TASK REQUIREMENTS =
Reproduce each entry exactly, so that everything except the pictures is carried over.

AVAILABLE DATA =
------------------------------------------------------------------------
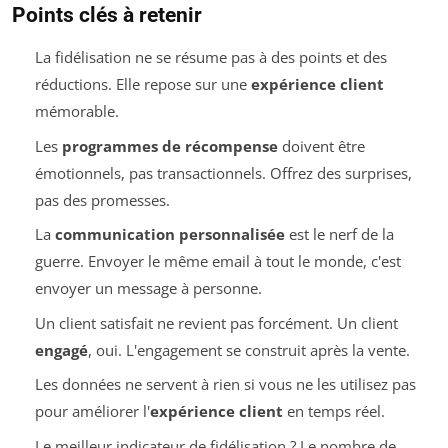
Points clés à retenir
La fidélisation ne se résume pas à des points et des
réductions. Elle repose sur une
expérience client
mémorable.
Les
programmes de récompense
doivent être
émotionnels, pas transactionnels. Offrez des surprises,
pas des promesses.
La
communication personnalisée
est le nerf de la
guerre. Envoyer le même email à tout le monde, c'est
envoyer un message à personne.
Un client satisfait ne revient pas forcément. Un client
engagé
, oui. L'engagement se construit après la vente.
Les données ne servent à rien si vous ne les utilisez pas
pour améliorer l'
expérience client
en temps réel.
Le meilleur indicateur de fidélisation ? Le nombre de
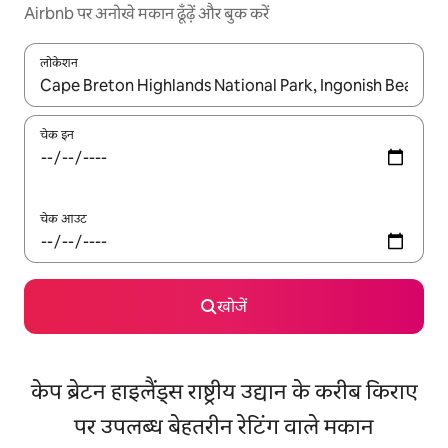
Airbnb पर अनोखे मकान ढूँढ़ें और बुक करें
लोकेशन
नतीजों के उपलब्ध होने पर, अप और डाउन 'ऐरो की' का इस्तेमाल करके नेविगेट करें
चेक इन
चेक आउट
खोजें
केप ब्रेटन हाइलैंड्स राष्ट्रीय उद्यान के करीब किराए
पर उपलब्ध बेहतरीन रेटिंग वाले मकान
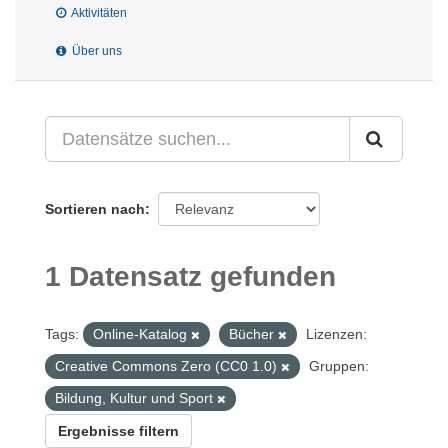
Aktivitäten
Über uns
Sortieren nach
1 Datensatz gefunden
Tags:
Online-Katalog
Bücher
Lizenzen:
Creative Commons Zero (CC0 1.0)
Gruppen:
Bildung, Kultur und Sport
Ergebnisse filtern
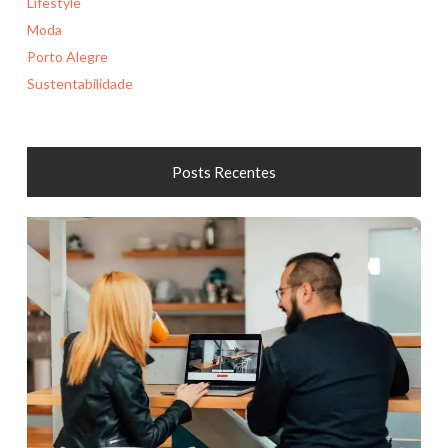
Lifestyle
Moda
Porto Alegre
Sustentabilidade
Posts Recentes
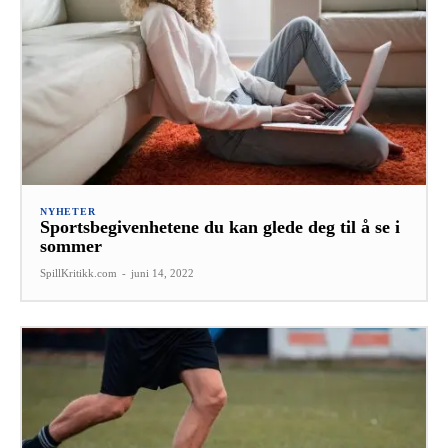
NYHETER
Sportsbegivenhetene du kan glede deg til å se i
sommer
SpillKritikk.com
-
juni 14, 2022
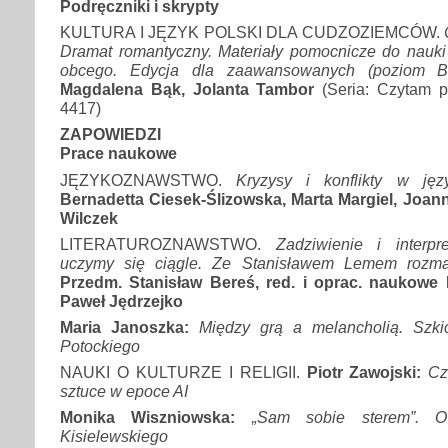
Podręczniki i skrypty
KULTURA I JĘZYK POLSKI DLA CUDZOZIEMCÓW.
Dramat romantyczny. Materiały pomocnicze do nauki 
obcego. Edycja dla zaawansowanych
(poziom 
Magdalena Bąk, Jolanta Tambor
(Seria: Czytam p
4417)
ZAPOWIEDZI
Prace naukowe
JĘZYKOZNAWSTWO.
Kryzysy i konflikty w języ
Bernadetta Ciesek-Ślizowska, Marta Margiel, Joann
Wilczek
LITERATUROZNAWSTWO.
Zadziwienie i interpret
uczymy się ciągle. Ze Stanisławem Lemem rozm
Przedm. Stanisław Bereś, red. i oprac. naukowe P
Paweł Jędrzejko
Maria Janoszka:
Między grą a melancholią. Szki
Potockiego
NAUKI O KULTURZE I RELIGII.
Piotr Zawojski:
Cz
sztuce w epoce AI
Monika Wiszniowska:
„Sam sobie sterem”. O 
Kisielewskiego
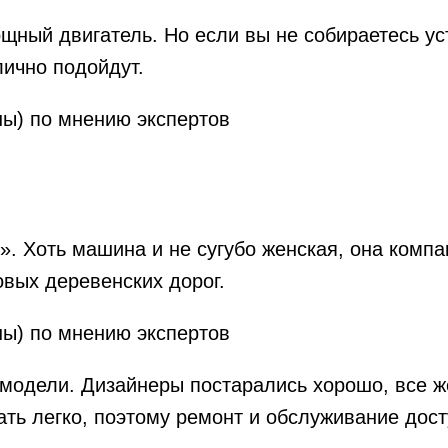
щный двигатель. Но если вы не собираетесь ус
лично подойдут.
». Хоть машина и не сугубо женская, она компа
вых деревенских дорог.
 модели. Дизайнеры постарались хорошо, все ж
ть легко, поэтому ремонт и обслуживание дост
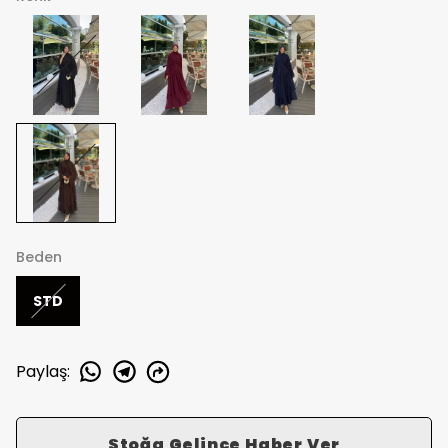
Beden
STD
Paylaş
:
Stoğa Gelince Haber Ver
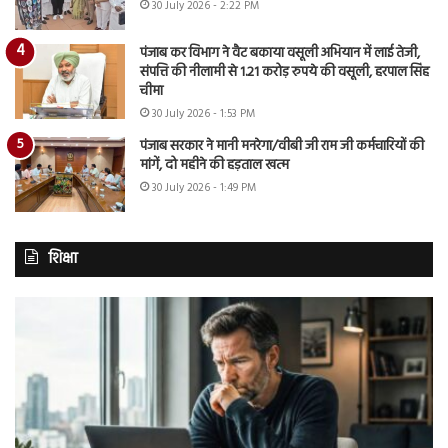
30 July 2026 - 2:22 PM
पंजाब कर विभाग ने वैट बकाया वसूली अभियान में लाई तेजी,
संपत्ति की नीलामी से 1.21 करोड़ रुपये की वसूली, हरपाल सिंह
चीमा
30 July 2026 - 1:53 PM
पंजाब सरकार ने मानी मनरेगा/वीबी जी राम जी कर्मचारियों की
मांगें, दो महीने की हड़ताल खत्म
30 July 2026 - 1:49 PM
शिक्षा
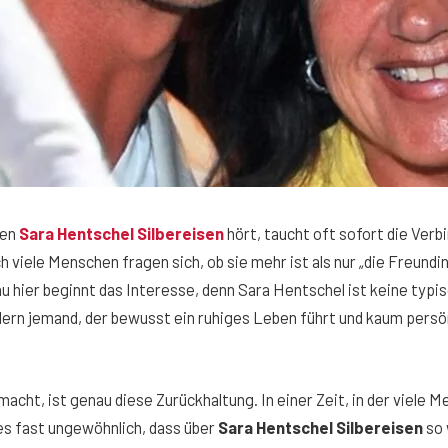
men
Sara Hentschel Silbereisen
hört, taucht oft sofort die Verb
h viele Menschen fragen sich, ob sie mehr ist als nur „die Freundi
 hier beginnt das Interesse, denn Sara Hentschel ist keine typi
dern jemand, der bewusst ein ruhiges Leben führt und kaum persön
acht, ist genau diese Zurückhaltung. In einer Zeit, in der viele 
t es fast ungewöhnlich, dass über
Sara Hentschel Silbereisen
so 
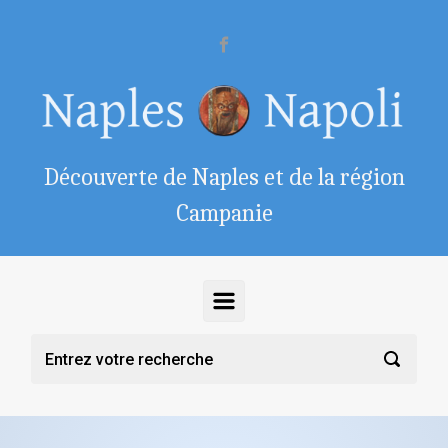
Skip to main content
Découverte de Naples et de la région
Campanie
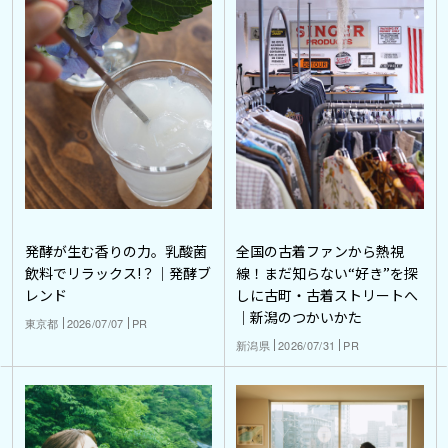
発酵が生む香りの力。乳酸菌
全国の古着ファンから熱視
飲料でリラックス!？｜発酵ブ
線！まだ知らない“好き”を探
レンド
しに古町・古着ストリートへ
｜新潟のつかいかた
東京都
2026/07/07
PR
新潟県
2026/07/31
PR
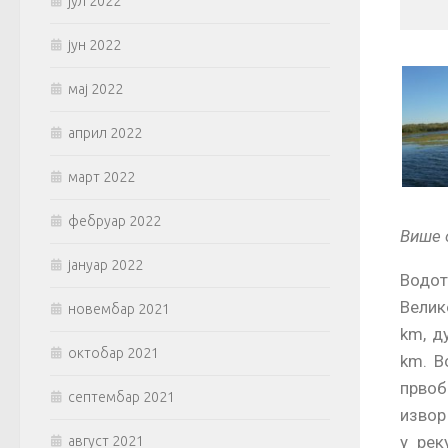
јул 2022
јун 2022
мај 2022
април 2022
март 2022
фебруар 2022
Више 
јануар 2022
Водот
Велик
новембар 2021
km, д
октобар 2021
km. В
првоб
септембар 2021
извор
у рек
август 2021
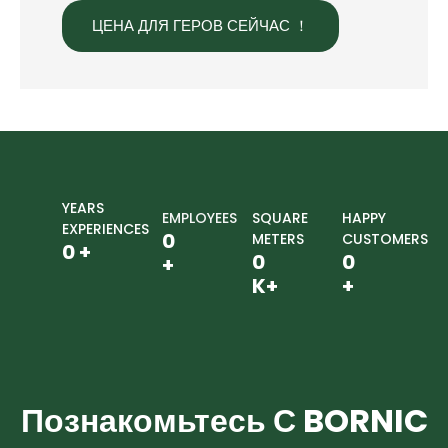
ЦЕНА ДЛЯ ГЕРОВ СЕЙЧАС ！
YEARS
EMPLOYEES
SQUARE
HAPPY
EXPERIENCES
0
METERS
CUSTOMERS
0
+
0
0
+
K+
+
Познакомьтесь С BORNIC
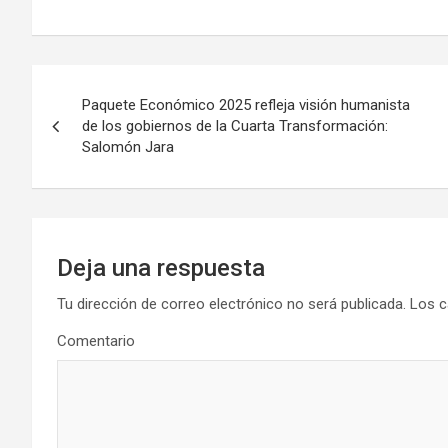
Navegación
Paquete Económico 2025 refleja visión humanista
de
de los gobiernos de la Cuarta Transformación:
Salomón Jara
entradas
Deja una respuesta
Tu dirección de correo electrónico no será publicada.
Los c
Comentario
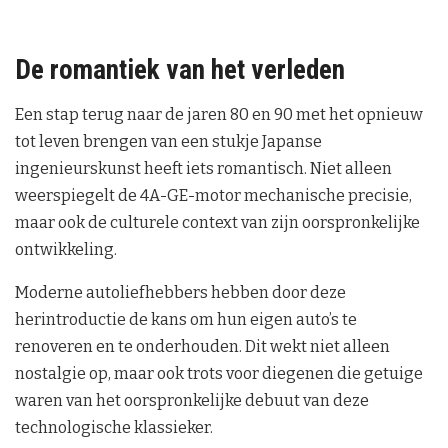
De romantiek van het verleden
Een stap terug naar de jaren 80 en 90 met het opnieuw
tot leven brengen van een stukje Japanse
ingenieurskunst heeft iets romantisch. Niet alleen
weerspiegelt de 4A-GE-motor mechanische precisie,
maar ook de culturele context van zijn oorspronkelijke
ontwikkeling.
Moderne autoliefhebbers hebben door deze
herintroductie de kans om hun eigen auto’s te
renoveren en te onderhouden. Dit wekt niet alleen
nostalgie op, maar ook trots voor diegenen die getuige
waren van het oorspronkelijke debuut van deze
technologische klassieker.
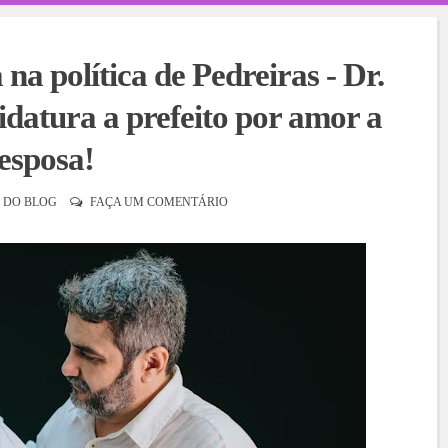
a política de Pedreiras - Dr.
idatura a prefeito por amor a
esposa!
 DO BLOG
FAÇA UM COMENTÁRIO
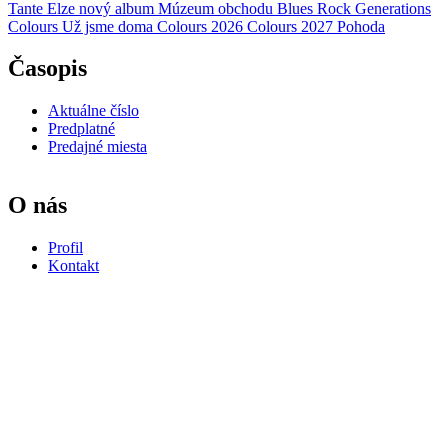
Tante Elze
nový album
Múzeum obchodu
Blues Rock Generations
Colours
Už jsme doma
Colours 2026
Colours 2027
Pohoda
Časopis
Aktuálne číslo
Predplatné
Predajné miesta
O nás
Profil
Kontakt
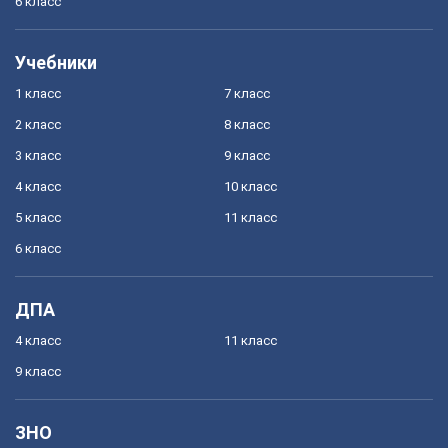
6 класс
Учебники
1 класс
7 класс
2 класс
8 класс
3 класс
9 класс
4 класс
10 класс
5 класс
11 класс
6 класс
ДПА
4 класс
11 класс
9 класс
ЗНО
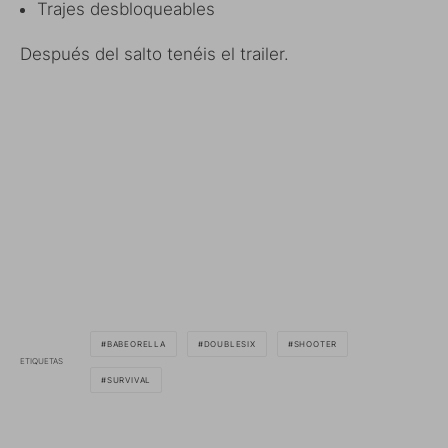
Trajes desbloqueables
Después del salto tenéis el trailer.
BABEORELLA
DOUBLESIX
SHOOTER
ETIQUETAS
SURVIVAL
------------------------------------------------------------------------
REPLY TO THE EXERCISE =
Points clés à retenir
La fidélisation ne se résume pas à des points et des
réductions. Elle repose sur une
expérience client
mémorable.
Les
programmes de récompense
doivent être
émotionnels, pas transactionnels. Offrez des surprises,
pas des promesses.
La
communication personnalisée
est le nerf de la
guerre. Envoyer le même email à tout le monde, c'est
envoyer un message à personne.
Un client satisfait ne revient pas forcément. Un client
engagé
, oui. L'engagement se construit après la vente.
Les données ne servent à rien si vous ne les utilisez pas
pour améliorer l'
expérience client
en temps réel.
Le meilleur indicateur de fidélisation ? Le nombre de
Airbnb पर अनोखे मकान ढूँढ़ें और बुक करें
लोकेशन
नतीजों के उपलब्ध होने पर, अप और डाउन 'ऐरो की' का इस्तेमाल करके नेविगेट करें
चेक इन
चेक आउट
खोजें
केप ब्रेटन हाइलैंड्स राष्ट्रीय उद्यान के करीब किराए
पर उपलब्ध बेहतरीन रेटिंग वाले मकान
Aktivitäten
Über uns
Sortieren nach
1 Datensatz gefunden
Tags:
Online-Katalog
Bücher
Lizenzen:
Creative Commons Zero (CC0 1.0)
Gruppen:
Bildung, Kultur und Sport
Ergebnisse filtern
Lifestyle
Moda
Porto Alegre
Sustentabilidade
Posts Recentes
NYHETER
Sportsbegivenhetene du kan glede deg til å se i
sommer
SpillKritikk.com
-
juni 14, 2022
Podręczniki i skrypty
KULTURA I JĘZYK POLSKI DLA CUDZOZIEMCÓW.
Dramat romantyczny. Materiały pomocnicze do nauki 
obcego. Edycja dla zaawansowanych
(poziom 
Magdalena Bąk, Jolanta Tambor
(Seria: Czytam p
4417)
ZAPOWIEDZI
Prace naukowe
JĘZYKOZNAWSTWO.
Kryzysy i konflikty w języ
Bernadetta Ciesek-Ślizowska, Marta Margiel, Joann
Wilczek
LITERATUROZNAWSTWO.
Zadziwienie i interpret
uczymy się ciągle. Ze Stanisławem Lemem rozm
Przedm. Stanisław Bereś, red. i oprac. naukowe P
Paweł Jędrzejko
Maria Janoszka:
Między grą a melancholią. Szki
Potockiego
NAUKI O KULTURZE I RELIGII.
Piotr Zawojski:
Cz
sztuce w epoce AI
Monika Wiszniowska:
„Sam sobie sterem”. O 
Kisielewskiego
щный двигатель. Но если вы не собираетесь ус
лично подойдут.
». Хоть машина и не сугубо женская, она компа
вых деревенских дорог.
 модели. Дизайнеры постарались хорошо, все ж
ть легко, поэтому ремонт и обслуживание дост
Beden
STD
Paylaş
:
Stoğa Gelince Haber Ver
30 July 2026 - 2:22 PM
पंजाब कर विभाग ने वैट बकाया वसूली अभियान में लाई तेजी,
संपत्ति की नीलामी से 1.21 करोड़ रुपये की वसूली, हरपाल सिंह
चीमा
30 July 2026 - 1:53 PM
पंजाब सरकार ने मानी मनरेगा/वीबी जी राम जी कर्मचारियों की
मांगें, दो महीने की हड़ताल खत्म
30 July 2026 - 1:49 PM
शिक्षा
men
Sara Hentschel Silbereisen
hört, taucht oft sofort die Verb
h viele Menschen fragen sich, ob sie mehr ist als nur „die Freundi
 hier beginnt das Interesse, denn Sara Hentschel ist keine typi
dern jemand, der bewusst ein ruhiges Leben führt und kaum persön
acht, ist genau diese Zurückhaltung. In einer Zeit, in der viele 
t es fast ungewöhnlich, dass über
Sara Hentschel Silbereisen
so 
Skip to main content
Découverte de Naples et de la région
Campanie
発酵が生む香りの力。乳酸菌
全国の古着ファンから熱視
飲料でリラックス!？｜発酵ブ
線！まだ知らない“好き”を探
レンド
しに古町・古着ストリートへ
｜新潟のつかいかた
東京都
2026/07/07
PR
新潟県
2026/07/31
PR
јул 2022
јун 2022
мај 2022
април 2022
март 2022
фебруар 2022
Више 
јануар 2022
Водот
Велик
новембар 2021
km, д
октобар 2021
km. В
првоб
септембар 2021
извор
у рек
август 2021
ЦЕНА ДЛЯ ГЕРОВ СЕЙЧАС ！
YEARS
EMPLOYEES
SQUARE
HAPPY
EXPERIENCES
0
METERS
CUSTOMERS
0
+
0
0
+
K+
+
Познакомьтесь С BORNIC
Navegación
Paquete Económico 2025 refleja visión humanista
de
de los gobiernos de la Cuarta Transformación:
Salomón Jara
entradas
Deja una respuesta
Tu dirección de correo electrónico no será publicada.
Los c
Comentario
De romantiek van het verleden
Een stap terug naar de jaren 80 en 90 met het opnieuw
tot leven brengen van een stukje Japanse
ingenieurskunst heeft iets romantisch. Niet alleen
weerspiegelt de 4A-GE-motor mechanische precisie,
maar ook de culturele context van zijn oorspronkelijke
ontwikkeling.
Moderne autoliefhebbers hebben door deze
herintroductie de kans om hun eigen auto’s te
renoveren en te onderhouden. Dit wekt niet alleen
nostalgie op, maar ook trots voor diegenen die getuige
waren van het oorspronkelijke debuut van deze
technologische klassieker.
a política de Pedreiras - Dr.
idatura a prefeito por amor a
esposa!
 DO BLOG
FAÇA UM COMENTÁRIO
Tante Elze
nový album
Múzeum obchodu
Blues Rock Generations
Colours
Už jsme doma
Colours 2026
Colours 2027
Pohoda
Časopis
Aktuálne číslo
Predplatné
Predajné miesta
O nás
Profil
Kontakt
6 класс
Учебники
1 класс
7 класс
2 класс
8 класс
3 класс
9 класс
4 класс
10 класс
5 класс
11 класс
6 класс
ДПА
4 класс
11 класс
9 класс
ЗНО
Trajes desbloqueables
Después del salto tenéis el trailer.
BABEORELLA
DOUBLESIX
SHOOTER
ETIQUETAS
SURVIVAL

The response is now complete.